At the prestigious Yale University, he taught the history of the USSR and the history of the world communist movement for more than two decades. His students included former US President Bill Clinton and his wife Hillary, as well as President George W. Bush and his father. I start from the assumption that they gained the first serious knowledge about Russia, their main opponent on the world stage, thanks to him.

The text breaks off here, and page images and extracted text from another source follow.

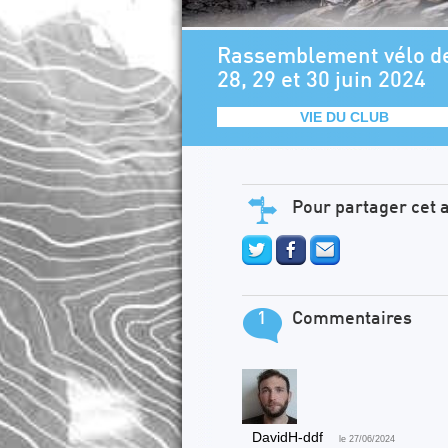
Rassemblement vélo d
28, 29 et 30 juin 2024
VIE DU CLUB
Pour partager cet a
1
Commentaires
DavidH-ddf
le 27/06/2024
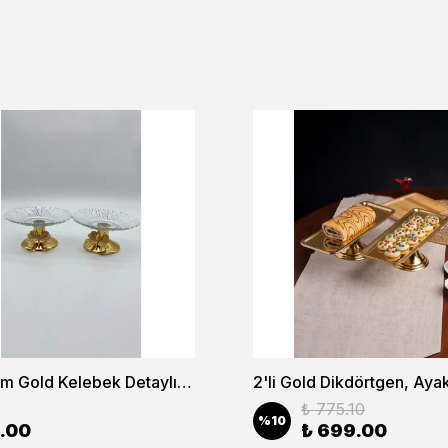
2'li 13cm Gold Kelebek Detaylı Metal Ayaklı Cam Lokumluk , Sunumluk , Şekerlik, Çerezlik
₺ 775.10
%
10
.00
₺ 699.00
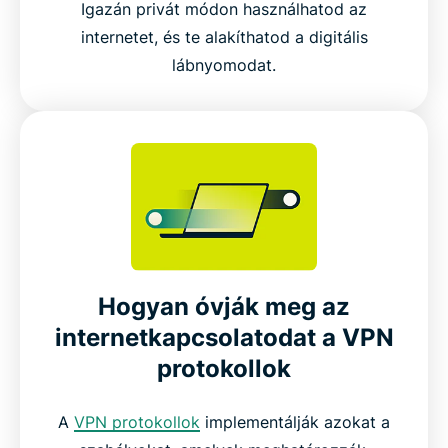
Igazán privát módon használhatod az
internetet, és te alakíthatod a digitális
lábnyomodat.
Hogyan óvják meg az
internetkapcsolatodat a VPN
protokollok
A
VPN protokollok
implementálják azokat a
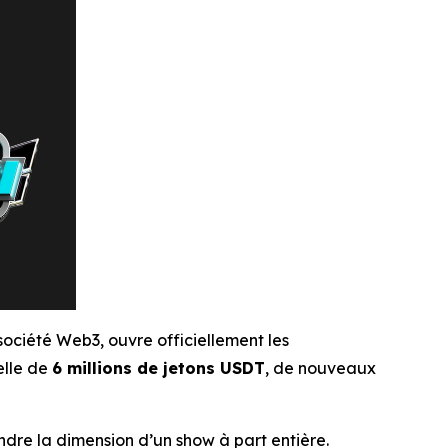
ociété Web3, ouvre officiellement les
elle de
6 millions de jetons USDT
, de nouveaux
ndre la dimension d’un show à part entière.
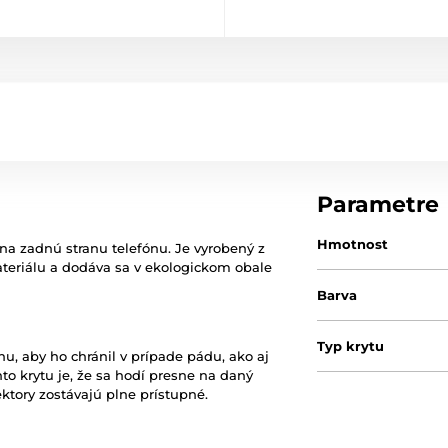
Parametre
Hmotnost
na zadnú stranu telefónu. Je vyrobený z
teriálu a dodáva sa v ekologickom obale
Barva
Typ krytu
nu, aby ho chránil v prípade pádu, ako aj
o krytu je, že sa hodí presne na daný
ektory zostávajú plne prístupné.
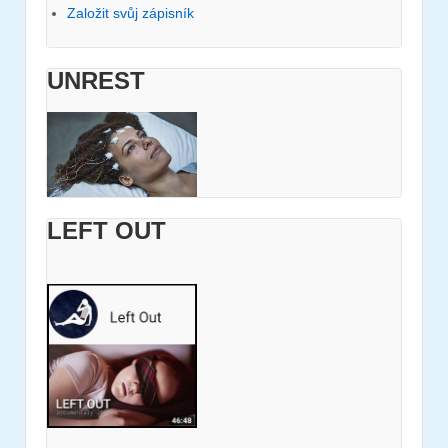
Založit svůj zápisník
UNREST
LEFT OUT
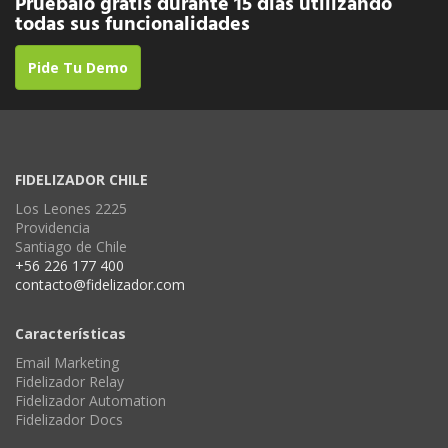
Pruébalo gratis durante 15 días utilizando
todas sus funcionalidades
Pide Tu Demo
FIDELIZADOR CHILE
Los Leones 2225
Providencia
Santiago de Chile
+56 226 177 400
contacto@fidelizador.com
Características
Email Marketing
Fidelizador Relay
Fidelizador Automation
Fidelizador Docs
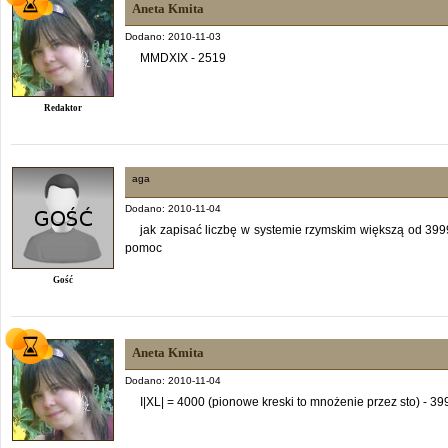
Aneta Kmita
Dodano: 2010-11-03
MMDXIX - 2519
Redaktor
aga
Dodano: 2010-11-04
jak zapisać liczbę w systemie rzymskim większą od 3999
pomoc
Gość
Aneta Kmita
Dodano: 2010-11-04
I|XL| = 4000 (pionowe kreski to mnożenie przez sto) -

CHILD OF THE COMMUNIST: The origin of my Volodya is as complex as the subject he studied. His name was not Wolfgang, but Vladimir, Volodya. German, and Volodya? The fact that he first received a Russian baptismal name, and then changed it, is in the spirit of the story about his unusual life. The German communist writer Rudolf Leonhard is officially considered his father. Between the two world wars, this long-forgotten poet was considered so important that he was translated by Miroslav Krleža. In the Zagreb Encyclopedia of the Lexicographical Institute (edition from 1959), I guess that's why there is a note about Rudolf Leonhard, but nothing about Bertolt Brecht. When I asked in amazement how this was possible, the answer was: "Comrade Krleža does not like Brecht."

…Ulbricht,…
Rudolph recognized the boy Vladimir, who was born in April 1921 in Vienna, as his son, even though he had not been in a relationship with his then ex-wife Suzana for quite some time. Volodya's real father was Myechislav Bronsky, a close friend of Lenin, at that time the first Soviet ambassador to Austria. Bronsky arrived in Russia with Lenin in a barricaded train in the middle of the First World War from Switzerland via Germany to start the October Revolution. Can something like that be passed on genetically?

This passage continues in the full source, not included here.